Las grandes retribuciones pasaron a provenir,
curiosamente, de porcentajes poco relevantes que, dada su pequeña cuantía, los
prebostes, intermediarios y comisionados se llevaban sin llamar la atención,
hasta que se evidenció lo que representaba un porcentaje de nada aplicado sobre
tan enormes cifras. Y lo que es peor, esas enormes cifras eran simplemente
virtuales, dado que ningún bien tangible se derivaba de su manejo, y sólo eran
apuntes de cotización que se movían por las pantallas de acá para allá,
produciendo unos beneficios nada virtuales.
Ese dinero fácil, que ya no premia
esfuerzo ni mérito alguno diferente de la astucia y la estulticia, llevó a una
especie de “tonto el último” en el
que la carrera por las rentas del capital terminó por dejar muy lejos los
escrúpulos morales, y desdibujó definitivamente el análisis del origen ético o criminal
de los fondos que se usaban para producirlos.
Esos fondos han pasado a ser la vaca
sagrada que todo el mundo quiere ordeñar. Así, las desigualdades se incrementan
año tras año porque ya existen de origen enormes brechas: Entre los ciudadanos
favorecidos, la actitud depredadora se premia y la vaca se engorda, se presta
con intereses, cotiza en el mercado de valores, se ordeña y hasta se come. Los
otros, los que aún no llegaron a tener vaca, ni despacho, ni diplomas, ni
amigos que les recomienden, no pueden aspirar a beneficios tangibles sobre
valor virtual ninguno porque lo único que aprovechan de la vaca son sus bostas.

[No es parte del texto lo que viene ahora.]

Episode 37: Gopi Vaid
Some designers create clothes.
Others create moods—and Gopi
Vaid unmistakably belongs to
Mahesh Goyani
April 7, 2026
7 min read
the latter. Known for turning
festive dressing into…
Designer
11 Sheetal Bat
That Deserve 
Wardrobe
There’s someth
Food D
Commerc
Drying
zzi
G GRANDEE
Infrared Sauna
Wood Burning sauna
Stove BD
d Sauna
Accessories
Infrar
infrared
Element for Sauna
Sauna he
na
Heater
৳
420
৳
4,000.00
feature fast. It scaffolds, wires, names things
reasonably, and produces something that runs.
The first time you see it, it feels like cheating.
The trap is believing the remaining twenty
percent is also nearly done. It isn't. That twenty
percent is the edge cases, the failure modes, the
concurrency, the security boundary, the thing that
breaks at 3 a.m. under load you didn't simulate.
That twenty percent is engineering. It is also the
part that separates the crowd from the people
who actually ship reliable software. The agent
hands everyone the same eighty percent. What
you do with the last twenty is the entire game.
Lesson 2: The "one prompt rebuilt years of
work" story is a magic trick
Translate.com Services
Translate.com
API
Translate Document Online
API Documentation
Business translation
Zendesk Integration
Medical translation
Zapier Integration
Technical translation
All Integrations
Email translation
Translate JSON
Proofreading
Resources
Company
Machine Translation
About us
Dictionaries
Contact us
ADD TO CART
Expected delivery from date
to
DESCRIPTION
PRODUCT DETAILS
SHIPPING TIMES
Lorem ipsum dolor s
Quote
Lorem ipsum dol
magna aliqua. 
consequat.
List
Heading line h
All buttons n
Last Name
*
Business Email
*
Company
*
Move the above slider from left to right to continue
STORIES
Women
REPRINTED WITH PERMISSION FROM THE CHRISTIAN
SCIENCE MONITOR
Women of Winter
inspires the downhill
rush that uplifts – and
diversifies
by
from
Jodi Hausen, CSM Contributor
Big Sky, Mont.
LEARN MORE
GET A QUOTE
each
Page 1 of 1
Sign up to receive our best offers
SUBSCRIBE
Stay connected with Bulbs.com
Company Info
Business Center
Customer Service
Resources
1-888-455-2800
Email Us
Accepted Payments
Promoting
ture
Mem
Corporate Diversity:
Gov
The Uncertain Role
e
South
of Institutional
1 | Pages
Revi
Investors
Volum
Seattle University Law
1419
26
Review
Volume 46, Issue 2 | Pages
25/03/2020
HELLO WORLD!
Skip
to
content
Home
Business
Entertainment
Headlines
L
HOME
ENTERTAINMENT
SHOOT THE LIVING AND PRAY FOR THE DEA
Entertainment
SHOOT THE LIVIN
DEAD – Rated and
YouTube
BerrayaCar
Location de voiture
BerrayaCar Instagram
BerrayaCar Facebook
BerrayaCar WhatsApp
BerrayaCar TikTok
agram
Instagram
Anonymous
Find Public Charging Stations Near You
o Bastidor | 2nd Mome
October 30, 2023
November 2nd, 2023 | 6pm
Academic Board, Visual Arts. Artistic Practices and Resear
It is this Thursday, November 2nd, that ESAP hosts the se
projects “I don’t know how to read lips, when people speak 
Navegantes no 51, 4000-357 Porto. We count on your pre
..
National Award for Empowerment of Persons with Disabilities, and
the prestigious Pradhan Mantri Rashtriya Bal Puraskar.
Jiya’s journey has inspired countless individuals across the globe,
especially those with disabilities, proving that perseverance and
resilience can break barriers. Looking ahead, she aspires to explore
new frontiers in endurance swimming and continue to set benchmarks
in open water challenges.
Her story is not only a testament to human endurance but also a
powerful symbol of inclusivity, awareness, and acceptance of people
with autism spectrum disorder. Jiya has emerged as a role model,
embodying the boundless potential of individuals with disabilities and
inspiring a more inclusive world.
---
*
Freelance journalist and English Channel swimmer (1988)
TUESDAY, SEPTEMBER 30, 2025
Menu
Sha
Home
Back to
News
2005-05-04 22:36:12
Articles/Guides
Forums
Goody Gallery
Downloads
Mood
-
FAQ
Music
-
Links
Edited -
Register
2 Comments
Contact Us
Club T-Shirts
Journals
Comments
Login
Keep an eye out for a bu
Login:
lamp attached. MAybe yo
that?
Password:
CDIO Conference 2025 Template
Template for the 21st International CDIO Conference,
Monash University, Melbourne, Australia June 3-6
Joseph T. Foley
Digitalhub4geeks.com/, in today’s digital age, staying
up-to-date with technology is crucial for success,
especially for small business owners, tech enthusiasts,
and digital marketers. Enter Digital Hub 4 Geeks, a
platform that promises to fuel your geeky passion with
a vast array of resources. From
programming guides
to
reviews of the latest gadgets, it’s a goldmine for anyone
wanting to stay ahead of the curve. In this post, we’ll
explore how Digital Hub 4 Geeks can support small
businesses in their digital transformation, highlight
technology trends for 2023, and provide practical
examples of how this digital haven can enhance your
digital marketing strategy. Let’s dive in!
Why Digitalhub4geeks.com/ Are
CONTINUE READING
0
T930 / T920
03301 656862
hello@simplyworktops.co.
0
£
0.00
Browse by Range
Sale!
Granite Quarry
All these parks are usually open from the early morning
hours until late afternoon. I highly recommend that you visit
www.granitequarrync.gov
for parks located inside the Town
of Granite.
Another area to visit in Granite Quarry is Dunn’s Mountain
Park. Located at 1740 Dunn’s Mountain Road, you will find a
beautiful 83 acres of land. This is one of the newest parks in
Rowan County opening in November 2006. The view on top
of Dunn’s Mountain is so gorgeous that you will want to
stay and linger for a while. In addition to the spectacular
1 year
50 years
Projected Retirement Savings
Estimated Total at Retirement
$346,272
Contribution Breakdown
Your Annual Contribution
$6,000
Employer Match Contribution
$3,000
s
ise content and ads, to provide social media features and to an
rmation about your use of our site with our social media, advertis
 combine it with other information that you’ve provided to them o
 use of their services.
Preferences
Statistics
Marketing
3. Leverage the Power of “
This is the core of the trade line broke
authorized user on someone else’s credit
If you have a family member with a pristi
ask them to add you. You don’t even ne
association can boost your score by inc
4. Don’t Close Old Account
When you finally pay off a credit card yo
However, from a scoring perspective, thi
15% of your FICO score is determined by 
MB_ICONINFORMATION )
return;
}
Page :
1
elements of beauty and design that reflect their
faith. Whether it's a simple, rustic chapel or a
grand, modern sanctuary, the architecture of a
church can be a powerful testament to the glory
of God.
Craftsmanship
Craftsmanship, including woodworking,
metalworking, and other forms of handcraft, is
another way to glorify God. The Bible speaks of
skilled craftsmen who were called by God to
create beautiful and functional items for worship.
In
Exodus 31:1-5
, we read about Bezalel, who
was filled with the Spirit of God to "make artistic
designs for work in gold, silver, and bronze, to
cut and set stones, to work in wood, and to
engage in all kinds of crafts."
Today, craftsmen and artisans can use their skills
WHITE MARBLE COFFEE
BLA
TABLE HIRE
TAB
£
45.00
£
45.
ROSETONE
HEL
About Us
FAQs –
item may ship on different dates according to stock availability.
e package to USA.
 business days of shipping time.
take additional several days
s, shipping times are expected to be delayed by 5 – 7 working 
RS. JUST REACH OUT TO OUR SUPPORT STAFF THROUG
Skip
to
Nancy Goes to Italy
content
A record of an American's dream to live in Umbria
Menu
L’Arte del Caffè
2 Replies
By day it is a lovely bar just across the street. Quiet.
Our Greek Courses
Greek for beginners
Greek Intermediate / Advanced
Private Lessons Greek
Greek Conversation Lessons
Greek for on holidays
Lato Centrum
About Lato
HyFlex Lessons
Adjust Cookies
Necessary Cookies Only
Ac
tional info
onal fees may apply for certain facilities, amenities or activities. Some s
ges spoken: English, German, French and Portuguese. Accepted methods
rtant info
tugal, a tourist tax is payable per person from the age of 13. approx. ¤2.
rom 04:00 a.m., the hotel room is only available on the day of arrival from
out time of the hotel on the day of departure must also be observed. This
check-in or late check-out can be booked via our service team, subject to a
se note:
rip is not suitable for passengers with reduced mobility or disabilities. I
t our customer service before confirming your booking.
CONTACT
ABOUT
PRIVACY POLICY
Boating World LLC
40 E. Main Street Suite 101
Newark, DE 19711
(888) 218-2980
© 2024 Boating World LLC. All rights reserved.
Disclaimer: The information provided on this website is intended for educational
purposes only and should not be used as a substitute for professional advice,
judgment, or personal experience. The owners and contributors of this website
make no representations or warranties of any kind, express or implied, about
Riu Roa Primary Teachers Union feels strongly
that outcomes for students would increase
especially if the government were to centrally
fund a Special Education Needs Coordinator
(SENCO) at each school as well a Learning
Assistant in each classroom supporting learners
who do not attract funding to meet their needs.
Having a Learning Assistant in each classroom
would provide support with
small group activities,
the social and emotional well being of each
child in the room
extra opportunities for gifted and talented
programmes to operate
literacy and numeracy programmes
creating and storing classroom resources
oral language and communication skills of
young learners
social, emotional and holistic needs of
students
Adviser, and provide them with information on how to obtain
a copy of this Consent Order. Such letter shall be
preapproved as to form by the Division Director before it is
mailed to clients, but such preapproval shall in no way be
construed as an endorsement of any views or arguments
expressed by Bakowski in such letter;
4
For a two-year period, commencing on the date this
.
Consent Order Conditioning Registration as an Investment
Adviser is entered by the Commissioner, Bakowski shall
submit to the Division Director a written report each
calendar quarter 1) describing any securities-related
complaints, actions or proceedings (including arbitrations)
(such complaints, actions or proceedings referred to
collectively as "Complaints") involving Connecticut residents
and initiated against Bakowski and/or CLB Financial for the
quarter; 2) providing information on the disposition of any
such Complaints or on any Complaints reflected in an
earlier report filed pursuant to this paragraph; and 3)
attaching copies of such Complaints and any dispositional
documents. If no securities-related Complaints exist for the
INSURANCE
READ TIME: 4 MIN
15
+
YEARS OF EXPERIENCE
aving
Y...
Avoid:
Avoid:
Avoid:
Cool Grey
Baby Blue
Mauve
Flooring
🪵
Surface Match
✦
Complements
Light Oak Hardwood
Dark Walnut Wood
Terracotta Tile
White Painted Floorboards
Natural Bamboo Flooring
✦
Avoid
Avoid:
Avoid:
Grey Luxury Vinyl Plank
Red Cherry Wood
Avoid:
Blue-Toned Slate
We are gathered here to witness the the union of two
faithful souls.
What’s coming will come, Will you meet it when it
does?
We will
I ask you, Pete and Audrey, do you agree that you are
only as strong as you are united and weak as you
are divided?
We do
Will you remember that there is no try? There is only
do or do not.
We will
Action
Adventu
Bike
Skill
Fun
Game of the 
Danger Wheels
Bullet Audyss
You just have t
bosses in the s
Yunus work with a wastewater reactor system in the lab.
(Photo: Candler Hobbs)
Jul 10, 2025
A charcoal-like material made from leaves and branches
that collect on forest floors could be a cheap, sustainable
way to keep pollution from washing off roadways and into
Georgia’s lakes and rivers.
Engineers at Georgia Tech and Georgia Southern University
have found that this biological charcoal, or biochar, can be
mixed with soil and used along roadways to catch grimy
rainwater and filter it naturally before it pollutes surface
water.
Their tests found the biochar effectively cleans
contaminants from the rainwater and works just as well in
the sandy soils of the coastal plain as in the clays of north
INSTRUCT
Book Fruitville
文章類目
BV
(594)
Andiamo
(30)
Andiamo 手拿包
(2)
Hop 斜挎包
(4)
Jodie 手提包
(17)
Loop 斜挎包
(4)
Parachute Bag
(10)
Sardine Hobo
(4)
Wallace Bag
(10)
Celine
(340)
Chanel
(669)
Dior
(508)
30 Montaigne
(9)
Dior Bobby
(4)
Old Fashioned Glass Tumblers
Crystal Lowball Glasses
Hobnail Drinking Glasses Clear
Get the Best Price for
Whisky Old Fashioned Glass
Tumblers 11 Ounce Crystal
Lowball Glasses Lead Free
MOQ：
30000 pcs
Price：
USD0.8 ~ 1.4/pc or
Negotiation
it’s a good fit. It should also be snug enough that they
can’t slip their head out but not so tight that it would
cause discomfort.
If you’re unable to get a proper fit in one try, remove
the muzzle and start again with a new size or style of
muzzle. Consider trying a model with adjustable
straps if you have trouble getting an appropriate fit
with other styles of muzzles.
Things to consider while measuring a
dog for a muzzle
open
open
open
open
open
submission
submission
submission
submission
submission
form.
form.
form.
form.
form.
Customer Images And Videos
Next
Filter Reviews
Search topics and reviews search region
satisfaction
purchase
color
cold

Nada pueden hacer, por tanto, para
cambiar esta situación, salvo rebelarse, pero, mejor que no, porque, entonces,
los que protestaran se harían molestos e, igual, por pesados, llegaban a
conseguir algún privilegio, o hasta irían a la universidad, obteniendo sus
certificados de calidad e incorporándose al mercado, con su vaquita y todo, con
lo que ya dejaríamos todos de ser pobres.
Pero, entonces,…. ¿qué íbamos a hacer con
tanta bosta?
Según he podido ver, la desigualdad económica es consecuencia del actual sistema económico. Los partidarios del sistema indicaron y siguen indicando que el crecimiento económico llegará a todos (princioio de la permeabilidad o infiltración), sin embargo, la experiencia ha eneñado que no es así, sino que nuestro sistema económico conduce a un enriquecimiento de los más ricos y en empobrecimiento de los más pobres. ¿Qué decir del descendo del salario mínimo para poder tranquilizar a los mercados, para premiarles por las fechorías que han realizado?